As candidates and delegates to this weekend's Virginia Democratic convention started to gather in Williamsburg yesterday, at least one candidate for the party's U.S. Senate nomination seemed confident about the outcome - and not for any of the usual reasons.

"I have been given the faith to believe that I will win," said G. Conoly Philips, a Norfold city councilman who is ranked as a distant third in the race. "Whether it actually happens is the Lord's problem."

In fact, Philips - a "born again" Christian who ran for the council seat two years ago because, he said, the Lord told him to get involved in local politics - and others like him are a considerable problem for political regulars in Virginia and elsewhere across the nation.

While Philips trails in delegate strength at the convention, his block of 400 committed delegates could make a winner of front-runner Andrew P. Miller, or make a viable candidate of one of the six other contenders.

"I have certain candidates that I feel stronger about than others," Philips said yesterday, "but I'm not sure that I would necessarily get any direction from the Lord about that."

Whether the Lord does in fact know whom He wants in the U.S. Senate, it is clear that self-professed Christians, motivated either by specific candidates or issues, are playing an increasingly visible role in politics.

While they do not all share the same political philosophy, they do share a newness to politics a fervent commitment and generally conservative views. Whether Republican or Democrat, they see a need for a stronger emphasis on morality and Christian values in politics.

This brings a combination of welcome and apprehension from experienced political operatives.

One veteran Democrat says he finds the "born agains" politically unreliable, injecting a divisive element into the party. "I'd rather keep my promises to other politicians than to God," as he puts it. "God, at least, has a degree of forgiveness."

In Virginia, at least 500 "prolife" advocates launched themselves in politics as elected delegates to last weekend's state Republican convention in Richmond. They controlled about 250 votes, according to Paul Brown, director of the national Life Amendment Political Action Committee.

"We put Obenshain over the top," Brown said. "The prolife vote was was crucial to him." And he adds: "Some of these politicians better beware, because we're out there. We can generate workers who can generate the vote."

The three candidates vying for the Republican congressional nomination in the Eighth District have been campaigning heavily at churches on Sunday, said Fairfax County chairman Joe Ragan. The three, Fairfax Board of Superiors chairman John Herrity and State Dels. Robert Harris and Robert L. Thoburn, face each other in a primary next Tuesday.

Thoburn, a Presbyterian minister and owner of the Fairfax Christian School, brought in a significant number of "church people" in his two previous races, so it is not surprising that the other candidates are plying the churches themselves.

Thoburn points to the larger turnout in the 1976 8th District primary compared to the 10th district, and to last Saturday's Republican convention as evidence of th new support of church people. "The nomination would have been a different story (without their participation)," he said."Obenshain won by a very narrow margin and they made the difference."

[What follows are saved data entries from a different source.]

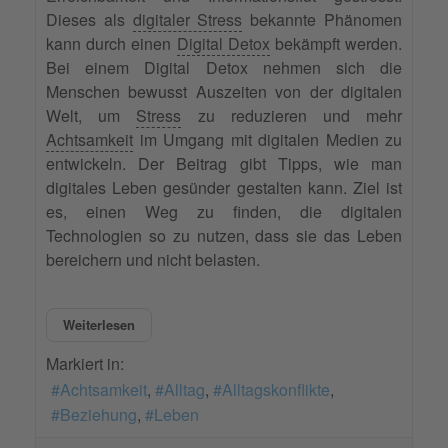
Dieses als
digitaler Stress
bekannte Phänomen
kann durch einen
Digital Detox
bekämpft werden.
Bei einem Digital Detox nehmen sich die
Menschen bewusst Auszeiten von der digitalen
Welt, um
Stress
zu reduzieren und mehr
Achtsamkeit
im Umgang mit digitalen Medien zu
entwickeln. Der Beitrag gibt Tipps, wie man
digitales Leben gesünder gestalten kann. Ziel ist
es, einen Weg zu finden, die digitalen
Technologien so zu nutzen, dass sie das Leben
bereichern und nicht belasten.
Weiterlesen
Markiert in:
Achtsamkeit
Alltag
Alltagskonflikte
Beziehung
Leben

Nor is the phenomenon peculiar to Virginia. In Illinois, a fundamentalist minister tried unsuccessfully to defeat fellow Republican Rep. John B. Anderson in a primary in March; in New Jersey the 25-year old former director of the state's Right to Life organization is challenging Democratic Rep. Frank Thompson next fall.

But the current scene in Virginia provides perhaps the most interesting cross-section of the so-called Christian campaign. Thoburn, for example, bases his political philosophy on the Old Testament, while Philips tends to emphasize his view that the Lord will emphasize his view that the Lord weitlll cinstruct him on specific issues.

"What's happening is that politicians are saying that they are 'born again' as a political asset," Thoburn said. "There's a lot of apathy out there and anything that will get people excited is attractive . . . There is a great deal of difference between Conoly Philips and me, even though we are both Presbyterians. He's a charismatic. They put more emphasis on feeling and experience than I do. I have an intellectual point of view. I get support from atheists, agnostics, you name it - because of my views, not just because I'm a Christian."

Thoburn sees, for example, economic philosophy in the Old Testament. "In Isaiah it speaks of silver becoming dross; that's exactly what's happened today . . . it is wrong to simply print more money as we do; it cheapens the purchasing power and thus is actually stealing from people. We need to get back to an honest monetary system."

Philips, while finding most of his support among the "born-agains," says that "Christianity is not an issue in this campaign" and has promoted a broader platform in the last few weeks.

The reaction to the new blood has been greeted by party regulars with a mixed reaction. "They keep telling me they don't want to get involved in politics," said Fairfax County Democratic chairman Emilie Miller recently, "And I say what do you think a convention is?"

"I welcome them," said Ragan. "There seems to be a new awareness that they have an obligation to participate in the process if they want change. They've realized that if they don't get out to the hearings and the meetings, they will have a massage parlor on every corner.

Ragan said that least 400 of the 2,000 delegates to the Republican convention from Fairfax werer church generated.